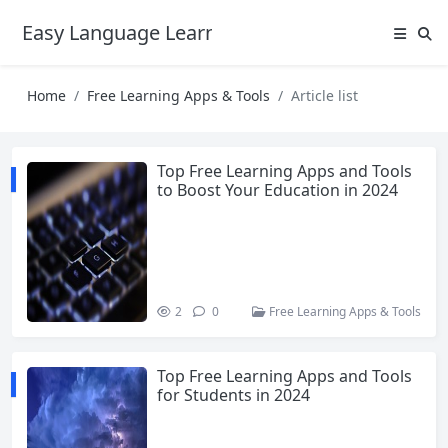
Easy Language Learning for Beginners
Home
Free Learning Apps & Tools
Article list
Top Free Learning Apps and Tools
to Boost Your Education in 2024
2
0
Free Learning Apps & Tools
Top Free Learning Apps and Tools
for Students in 2024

+---+

What you will do
Everything from the line with "Article list" through the end of the listing, both ends included, needs to be transcribed exactly, with no other lines.

Response below
Article list
Top Free Learning Apps and Tools
to Boost Your Education in 2024
2
0
Free Learning Apps & Tools
Top Free Learning Apps and Tools
for Students in 2024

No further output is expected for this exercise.